The coalition’s report examines activities in states once covered by Section 5 of the Voting Rights Act and that are competitive in 2016 contests.
The report, “Warning Signs: The Potential Impact of Shelby County v. Holder on the 2016 General Election,” highlights five states: North Carolina, Florida, Virginia, Arizona and Georgia.
“Voters who were once protected by Section 5 of the Voting Rights Act have been subjected to racial discrimination at every juncture of the electoral process,” according to the report.
The report described North Carolina as “one of the nation’s leaders in suppressing voters, passing a wide-ranging omnibus voter suppression law in the aftermath of Shelby, alongside a host of local polling place closures in black neighborhoods, redistricting efforts and other local changes.”
The ACLU and Southern Coalition for Social Justice sued North Carolina, saying that the law affects persons of color disproportionately.
“It’s going to take more to motivate black voters,” said Brenda Howerton, Durham County’s vice chairwoman. “It’s not just East Durham, it’s all over. It’s the country. We need to be out there ready to vote, taking people to the polls and making sure that everyone votes.”
Durham, North Carolina, has a 40 percent black population, and areas like East Durham have a high concentration of black residents.
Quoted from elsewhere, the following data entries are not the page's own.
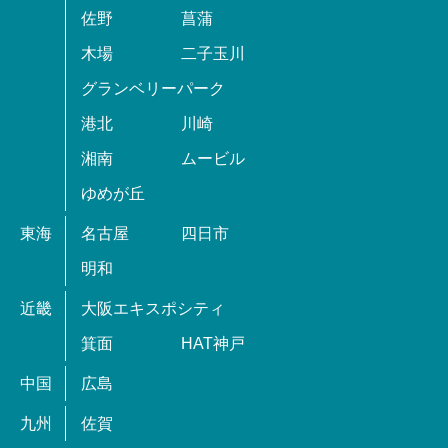
佐野
菖蒲
木場
二子玉川
グランベリーパーク
港北
川崎
湘南
ムービル
ゆめが丘
東海
名古屋
四日市
明和
近畿
大阪エキスポシティ
箕面
HAT神戸
中国
広島
九州
佐賀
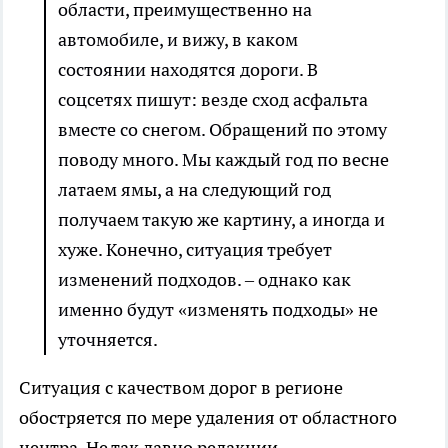
области, преимущественно на
автомобиле, и вижу, в каком
состоянии находятся дороги. В
соцсетях пишут: везде сход асфальта
вместе со снегом. Обращений по этому
поводу много. Мы каждый год по весне
латаем ямы, а на следующий год
получаем такую же картину, а иногда и
хуже. Конечно, ситуация требует
изменений подходов. – однако как
именно будут «изменять подходы» не
уточняется.
Ситуация с качеством дорог в регионе
обостряется по мере удаления от областного
центра. Не так давно редакции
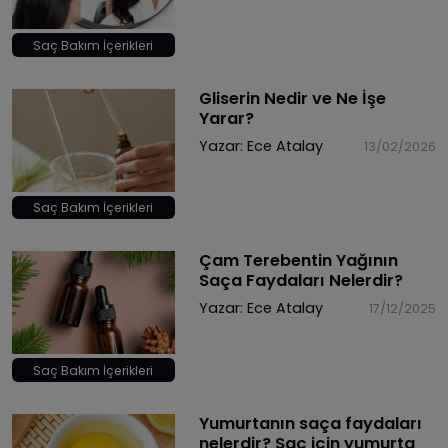
Saç Bakım İçerikleri
Gliserin Nedir ve Ne İşe
Yarar?
Yazar:
Ece Atalay
13/02/2026
Saç Bakım İçerikleri
Çam Terebentin Yağının
Saça Faydaları Nelerdir?
Yazar:
Ece Atalay
17/12/2025
Saç Bakım İçerikleri
Yumurtanın saça faydaları
nelerdir? Saç için yumurta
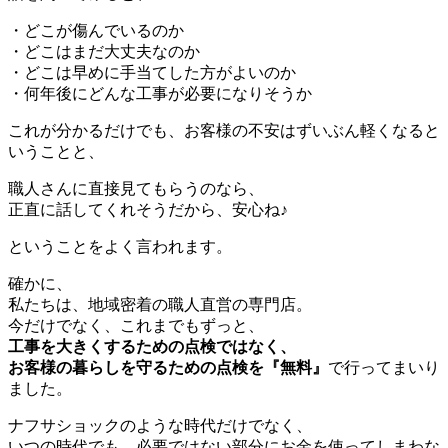
・どこが傷んでいるのか
・どこはまだ大丈夫なのか
・どこは早めに手当てした方がよいのか
・何年後にどんな工事が必要になりそうか
これが分かるだけでも、お客様の不安はずいぶん軽くなると
いうことと、
職人さんに直接見てもらうのなら、
正直に話してくれそうだから、安心ね♪
ということをよく言われます。
確かに、
私たちは、地域密着の職人直営の専門店。
今だけでなく、これまでもずっと、
工事を大きくするための点検ではなく、
お客様の暮らしを守るための点検を『無料』
で行ってまいり
ました。
ナフサショックのような時代だけでなく、
いつの時代でも、必要ではない部分にお金を使ってしまわな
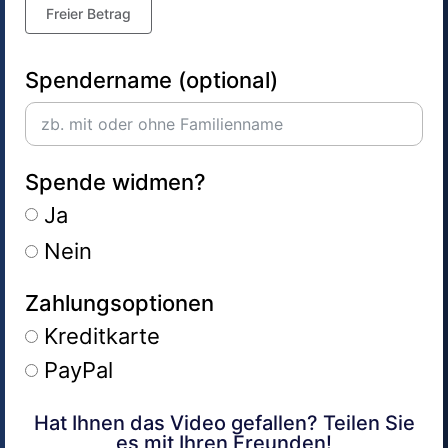
Freier Betrag
Spendername (optional)
Spende widmen?
Ja
Nein
Zahlungsoptionen
Kreditkarte
PayPal
Hat Ihnen das Video gefallen? Teilen Sie
Alternative:
es mit Ihren Freunden!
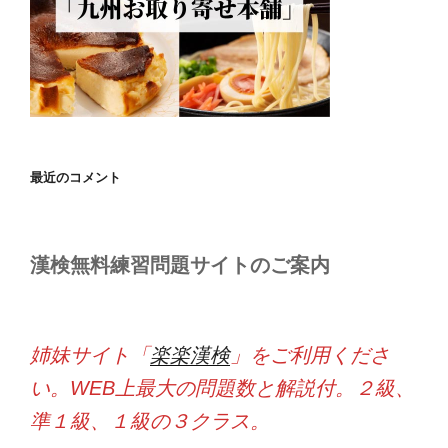
最近のコメント
漢検無料練習問題サイトのご案内
姉妹サイト「
楽楽漢検
」をご利用くださ
い。WEB上最大の問題数と解説付。２級、
準１級、１級の３クラス。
Before the Shelby County ruling, 40 counties in North Carolina “fell under section 5 preclearance,” according to the report.
“If the community rallies around certain neighborhoods, they can help change things,” said Pat Mcghee, 64, a longtime Durham resident. “I used to work in this neighborhood years ago, and I know sometimes there may be some disparities. Our old neighborhood is dying, (there’s) not a lot of growth there anymore.”
The report also says that Virginia has enacted “restrictive voter ID law, restrictions on community-based registration drives and overly aggressive purges of immigrant voters.” It went on to say the changes could “make the difference” in a state where polling had shown presumptive Republican nominee Donald Trump and presumptive Democratic nominee Hillary Clinton were tied.
Civil rights groups and black lawmakers have fought against new voter laws, redistricting plans and changes to precinct locations across the country.
Alabama is one of the 19 states with photo identification laws, while 14 others accept other forms of identification.
“The problem with that picture ID is that it is a subterfuge to keep the voting down,” said Mo Erkins, the Barbour County, Alabama, NAACP president. “Prior to that (ID law), all someone needed was their light bill or garbage bill to show up and vote. What we are doing is trying to educate.”
Georgia has made efforts to make voting “harder by introducing cuts to early voting, closing polling places, and, in at least two cases, moving the early voting locations into police stations,” according to the report. It also claims that Georgia is “currently involved in battles over alleged purges of African-American voters from voter rolls and attempts to impose proof of citizenship requirements similar to those in Arizona.”
The Leadership Conference Education Fund collaborated with the American Civil Liberties Union, Asian Americans Advancing Justice, Brennan Center for Justice and other groups to produce the report.